Exercise instructions
All that should appear is the line containing "Veli Sarıtoprak" and the lines after it in the records below, each reproduced exactly.

(Collected data)
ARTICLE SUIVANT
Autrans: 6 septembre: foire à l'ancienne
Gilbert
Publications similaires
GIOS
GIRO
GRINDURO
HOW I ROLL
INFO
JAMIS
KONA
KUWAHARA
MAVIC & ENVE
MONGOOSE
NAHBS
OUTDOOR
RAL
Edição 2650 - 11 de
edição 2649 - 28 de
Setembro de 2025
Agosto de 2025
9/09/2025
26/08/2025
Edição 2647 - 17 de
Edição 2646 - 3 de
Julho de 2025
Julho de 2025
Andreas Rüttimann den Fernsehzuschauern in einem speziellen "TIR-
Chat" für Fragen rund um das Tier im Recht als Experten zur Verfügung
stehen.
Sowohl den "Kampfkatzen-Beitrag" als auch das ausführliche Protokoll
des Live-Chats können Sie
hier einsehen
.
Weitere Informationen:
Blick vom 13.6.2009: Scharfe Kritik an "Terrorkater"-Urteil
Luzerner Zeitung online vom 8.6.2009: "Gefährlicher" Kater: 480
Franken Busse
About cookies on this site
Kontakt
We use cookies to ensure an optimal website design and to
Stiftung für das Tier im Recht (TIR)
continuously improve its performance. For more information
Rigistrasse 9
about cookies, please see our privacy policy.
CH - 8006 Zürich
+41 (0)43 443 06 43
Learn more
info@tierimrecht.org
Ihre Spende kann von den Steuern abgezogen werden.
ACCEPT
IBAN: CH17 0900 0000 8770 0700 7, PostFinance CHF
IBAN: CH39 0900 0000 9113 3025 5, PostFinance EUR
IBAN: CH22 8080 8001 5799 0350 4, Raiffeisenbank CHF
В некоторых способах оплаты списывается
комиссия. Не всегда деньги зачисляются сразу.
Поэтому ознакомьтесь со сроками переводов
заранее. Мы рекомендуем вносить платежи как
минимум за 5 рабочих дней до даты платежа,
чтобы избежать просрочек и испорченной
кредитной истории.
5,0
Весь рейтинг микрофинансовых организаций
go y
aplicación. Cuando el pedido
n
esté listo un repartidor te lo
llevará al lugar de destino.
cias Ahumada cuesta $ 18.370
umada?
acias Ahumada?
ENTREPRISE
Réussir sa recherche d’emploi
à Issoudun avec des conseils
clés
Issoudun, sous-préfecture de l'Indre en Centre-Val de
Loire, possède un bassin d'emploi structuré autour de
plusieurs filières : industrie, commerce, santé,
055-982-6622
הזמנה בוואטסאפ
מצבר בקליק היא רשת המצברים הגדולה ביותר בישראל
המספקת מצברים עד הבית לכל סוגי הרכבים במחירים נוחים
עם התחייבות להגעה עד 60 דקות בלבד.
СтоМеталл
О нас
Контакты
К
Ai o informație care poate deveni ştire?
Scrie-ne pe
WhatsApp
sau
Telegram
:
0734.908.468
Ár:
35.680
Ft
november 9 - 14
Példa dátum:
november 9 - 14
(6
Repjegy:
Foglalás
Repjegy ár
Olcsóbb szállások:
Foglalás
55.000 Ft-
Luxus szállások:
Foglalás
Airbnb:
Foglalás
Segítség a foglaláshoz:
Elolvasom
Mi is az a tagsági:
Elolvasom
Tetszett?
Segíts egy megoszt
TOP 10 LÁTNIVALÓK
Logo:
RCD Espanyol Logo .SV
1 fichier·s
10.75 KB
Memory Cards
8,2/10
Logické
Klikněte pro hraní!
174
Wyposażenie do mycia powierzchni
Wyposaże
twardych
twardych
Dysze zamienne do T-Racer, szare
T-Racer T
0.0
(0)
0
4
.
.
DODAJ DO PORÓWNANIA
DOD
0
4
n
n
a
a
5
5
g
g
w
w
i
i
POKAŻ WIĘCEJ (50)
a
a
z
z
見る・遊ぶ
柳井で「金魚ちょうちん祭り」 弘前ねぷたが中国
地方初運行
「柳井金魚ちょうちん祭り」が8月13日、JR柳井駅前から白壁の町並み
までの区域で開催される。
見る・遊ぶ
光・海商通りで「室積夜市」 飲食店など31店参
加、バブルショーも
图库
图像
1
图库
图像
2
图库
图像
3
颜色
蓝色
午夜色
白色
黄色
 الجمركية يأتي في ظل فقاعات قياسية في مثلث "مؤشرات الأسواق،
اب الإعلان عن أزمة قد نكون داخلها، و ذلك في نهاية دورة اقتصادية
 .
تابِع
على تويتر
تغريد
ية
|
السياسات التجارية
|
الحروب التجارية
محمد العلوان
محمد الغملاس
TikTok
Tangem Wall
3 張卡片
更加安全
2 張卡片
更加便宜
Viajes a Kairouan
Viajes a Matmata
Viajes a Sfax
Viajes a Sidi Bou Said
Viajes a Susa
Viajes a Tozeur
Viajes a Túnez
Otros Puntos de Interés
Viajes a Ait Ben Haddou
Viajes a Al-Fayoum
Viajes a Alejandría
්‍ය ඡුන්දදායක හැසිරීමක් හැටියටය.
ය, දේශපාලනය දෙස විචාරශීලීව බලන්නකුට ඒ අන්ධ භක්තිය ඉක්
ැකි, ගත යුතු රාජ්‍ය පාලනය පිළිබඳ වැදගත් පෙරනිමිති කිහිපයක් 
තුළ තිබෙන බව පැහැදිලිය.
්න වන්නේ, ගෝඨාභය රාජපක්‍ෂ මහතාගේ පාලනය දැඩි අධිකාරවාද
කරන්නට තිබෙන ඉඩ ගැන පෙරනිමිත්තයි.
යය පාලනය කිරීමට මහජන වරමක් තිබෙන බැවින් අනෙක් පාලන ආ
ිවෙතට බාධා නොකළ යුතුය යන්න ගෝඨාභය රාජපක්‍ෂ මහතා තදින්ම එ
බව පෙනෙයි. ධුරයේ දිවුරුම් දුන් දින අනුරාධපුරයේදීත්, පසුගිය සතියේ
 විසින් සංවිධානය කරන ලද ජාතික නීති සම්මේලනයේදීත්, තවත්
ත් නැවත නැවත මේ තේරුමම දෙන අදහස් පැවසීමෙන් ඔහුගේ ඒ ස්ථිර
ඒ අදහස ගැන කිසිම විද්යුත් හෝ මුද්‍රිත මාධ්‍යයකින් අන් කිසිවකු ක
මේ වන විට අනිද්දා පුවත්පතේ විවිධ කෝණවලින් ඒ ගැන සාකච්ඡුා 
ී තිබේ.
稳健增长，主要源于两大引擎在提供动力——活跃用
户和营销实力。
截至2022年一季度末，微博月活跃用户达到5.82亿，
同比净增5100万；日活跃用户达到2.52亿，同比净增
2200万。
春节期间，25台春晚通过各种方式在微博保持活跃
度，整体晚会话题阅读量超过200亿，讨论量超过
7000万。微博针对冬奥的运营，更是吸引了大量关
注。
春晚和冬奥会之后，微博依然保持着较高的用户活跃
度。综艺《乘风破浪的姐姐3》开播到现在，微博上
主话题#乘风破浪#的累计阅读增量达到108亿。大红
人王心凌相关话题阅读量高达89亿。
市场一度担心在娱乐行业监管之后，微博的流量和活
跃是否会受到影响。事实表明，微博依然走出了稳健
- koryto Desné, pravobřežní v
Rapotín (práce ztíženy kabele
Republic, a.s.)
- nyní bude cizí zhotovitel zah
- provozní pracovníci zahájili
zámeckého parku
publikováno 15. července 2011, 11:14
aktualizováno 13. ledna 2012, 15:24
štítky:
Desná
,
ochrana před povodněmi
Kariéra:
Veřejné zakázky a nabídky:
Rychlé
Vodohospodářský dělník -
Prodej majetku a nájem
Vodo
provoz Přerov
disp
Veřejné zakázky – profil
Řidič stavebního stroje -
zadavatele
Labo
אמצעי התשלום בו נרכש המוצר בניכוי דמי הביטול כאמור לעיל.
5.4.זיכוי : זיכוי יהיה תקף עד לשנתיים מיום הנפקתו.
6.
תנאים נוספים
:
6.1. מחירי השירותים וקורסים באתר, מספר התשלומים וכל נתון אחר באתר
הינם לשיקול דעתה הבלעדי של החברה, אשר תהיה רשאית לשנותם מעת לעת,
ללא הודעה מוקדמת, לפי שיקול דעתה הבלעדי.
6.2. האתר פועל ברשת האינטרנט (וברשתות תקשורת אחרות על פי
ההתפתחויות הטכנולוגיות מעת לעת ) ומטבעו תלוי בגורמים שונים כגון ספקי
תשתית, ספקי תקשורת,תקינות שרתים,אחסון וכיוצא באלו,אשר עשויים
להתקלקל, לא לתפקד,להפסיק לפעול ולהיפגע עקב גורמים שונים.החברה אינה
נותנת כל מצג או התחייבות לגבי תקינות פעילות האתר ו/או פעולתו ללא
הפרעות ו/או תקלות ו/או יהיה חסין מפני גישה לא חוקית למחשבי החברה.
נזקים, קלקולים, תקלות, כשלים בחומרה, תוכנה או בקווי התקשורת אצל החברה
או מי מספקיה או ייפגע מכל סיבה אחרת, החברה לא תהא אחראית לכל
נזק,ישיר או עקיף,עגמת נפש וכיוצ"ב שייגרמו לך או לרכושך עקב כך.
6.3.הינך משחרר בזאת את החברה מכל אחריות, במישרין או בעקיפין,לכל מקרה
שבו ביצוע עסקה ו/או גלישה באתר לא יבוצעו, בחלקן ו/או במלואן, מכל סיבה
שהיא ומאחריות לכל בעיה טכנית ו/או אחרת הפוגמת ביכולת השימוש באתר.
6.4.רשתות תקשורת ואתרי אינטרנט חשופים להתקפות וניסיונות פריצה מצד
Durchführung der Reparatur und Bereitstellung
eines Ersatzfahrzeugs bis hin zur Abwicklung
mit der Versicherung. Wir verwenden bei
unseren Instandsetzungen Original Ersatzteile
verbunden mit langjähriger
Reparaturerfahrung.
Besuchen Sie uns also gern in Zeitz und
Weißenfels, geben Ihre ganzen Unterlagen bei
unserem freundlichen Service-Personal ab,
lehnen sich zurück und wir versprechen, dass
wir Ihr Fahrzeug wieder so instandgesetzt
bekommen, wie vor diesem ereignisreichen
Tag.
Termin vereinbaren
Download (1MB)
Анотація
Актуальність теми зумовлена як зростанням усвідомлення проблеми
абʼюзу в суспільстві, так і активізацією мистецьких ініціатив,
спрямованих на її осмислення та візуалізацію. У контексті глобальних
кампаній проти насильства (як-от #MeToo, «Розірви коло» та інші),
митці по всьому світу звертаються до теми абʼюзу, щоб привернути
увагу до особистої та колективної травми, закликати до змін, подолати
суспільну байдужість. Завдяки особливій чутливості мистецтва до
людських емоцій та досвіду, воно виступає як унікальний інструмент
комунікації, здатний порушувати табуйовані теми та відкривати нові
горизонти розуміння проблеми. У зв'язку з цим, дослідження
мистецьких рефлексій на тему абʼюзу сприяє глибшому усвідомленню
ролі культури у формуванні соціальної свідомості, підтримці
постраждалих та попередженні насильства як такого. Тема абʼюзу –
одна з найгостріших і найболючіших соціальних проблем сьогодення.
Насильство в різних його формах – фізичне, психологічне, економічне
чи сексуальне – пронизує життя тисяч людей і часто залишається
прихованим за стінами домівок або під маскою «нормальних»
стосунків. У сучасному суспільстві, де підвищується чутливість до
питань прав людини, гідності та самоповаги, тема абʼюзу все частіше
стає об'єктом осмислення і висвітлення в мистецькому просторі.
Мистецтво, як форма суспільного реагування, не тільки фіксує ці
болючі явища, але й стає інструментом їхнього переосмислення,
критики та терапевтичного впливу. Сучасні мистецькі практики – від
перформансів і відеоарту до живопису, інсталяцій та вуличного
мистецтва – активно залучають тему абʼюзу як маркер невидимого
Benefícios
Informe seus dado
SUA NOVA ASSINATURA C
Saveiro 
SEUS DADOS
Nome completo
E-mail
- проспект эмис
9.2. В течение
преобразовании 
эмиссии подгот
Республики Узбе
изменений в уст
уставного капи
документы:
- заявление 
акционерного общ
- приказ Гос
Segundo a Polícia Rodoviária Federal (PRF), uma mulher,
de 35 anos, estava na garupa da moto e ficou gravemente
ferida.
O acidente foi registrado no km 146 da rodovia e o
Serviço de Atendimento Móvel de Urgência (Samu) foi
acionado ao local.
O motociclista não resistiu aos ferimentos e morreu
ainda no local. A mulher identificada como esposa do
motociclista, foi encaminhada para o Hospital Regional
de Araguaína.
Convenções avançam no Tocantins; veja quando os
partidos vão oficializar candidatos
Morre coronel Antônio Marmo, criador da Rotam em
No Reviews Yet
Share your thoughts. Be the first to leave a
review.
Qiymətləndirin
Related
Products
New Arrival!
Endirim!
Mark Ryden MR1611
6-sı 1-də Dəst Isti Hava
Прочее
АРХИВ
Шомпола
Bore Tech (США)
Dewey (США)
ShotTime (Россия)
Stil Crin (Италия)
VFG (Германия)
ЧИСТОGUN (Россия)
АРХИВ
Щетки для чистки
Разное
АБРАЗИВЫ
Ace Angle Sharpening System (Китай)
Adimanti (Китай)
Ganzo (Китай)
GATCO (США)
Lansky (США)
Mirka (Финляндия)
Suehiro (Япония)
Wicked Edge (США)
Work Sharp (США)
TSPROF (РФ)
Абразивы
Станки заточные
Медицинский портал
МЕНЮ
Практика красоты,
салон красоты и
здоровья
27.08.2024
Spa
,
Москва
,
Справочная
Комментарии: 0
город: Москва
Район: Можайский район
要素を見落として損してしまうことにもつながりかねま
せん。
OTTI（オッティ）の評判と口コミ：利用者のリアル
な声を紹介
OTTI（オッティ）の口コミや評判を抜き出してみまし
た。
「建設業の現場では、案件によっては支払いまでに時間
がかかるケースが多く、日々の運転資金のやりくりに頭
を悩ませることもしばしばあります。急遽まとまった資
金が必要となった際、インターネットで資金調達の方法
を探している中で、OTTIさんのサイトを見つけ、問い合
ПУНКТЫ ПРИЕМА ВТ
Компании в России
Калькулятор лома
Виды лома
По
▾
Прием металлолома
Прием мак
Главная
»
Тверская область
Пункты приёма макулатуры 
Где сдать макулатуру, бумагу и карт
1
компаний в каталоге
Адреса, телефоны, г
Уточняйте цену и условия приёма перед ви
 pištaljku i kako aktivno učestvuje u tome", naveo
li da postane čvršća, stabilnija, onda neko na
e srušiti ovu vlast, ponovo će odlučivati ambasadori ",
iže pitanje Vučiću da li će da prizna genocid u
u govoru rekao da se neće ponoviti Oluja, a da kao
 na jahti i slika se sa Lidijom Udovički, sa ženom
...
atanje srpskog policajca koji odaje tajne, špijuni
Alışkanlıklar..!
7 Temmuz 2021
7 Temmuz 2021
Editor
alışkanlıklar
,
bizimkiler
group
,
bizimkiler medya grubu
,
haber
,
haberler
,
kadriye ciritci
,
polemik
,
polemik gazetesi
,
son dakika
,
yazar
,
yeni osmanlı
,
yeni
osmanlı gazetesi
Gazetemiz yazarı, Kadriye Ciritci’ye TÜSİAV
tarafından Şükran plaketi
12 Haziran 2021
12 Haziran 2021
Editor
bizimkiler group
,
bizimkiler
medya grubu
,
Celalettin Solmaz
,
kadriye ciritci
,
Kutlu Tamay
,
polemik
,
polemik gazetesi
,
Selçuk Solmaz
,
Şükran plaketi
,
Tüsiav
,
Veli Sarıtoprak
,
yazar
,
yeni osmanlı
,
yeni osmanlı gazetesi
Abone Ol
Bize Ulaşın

Solution for this problem
Veli Sarıtoprak
,
yazar
,
yeni osmanlı
,
yeni osmanlı gazetesi
Abone Ol
Bize Ulaşın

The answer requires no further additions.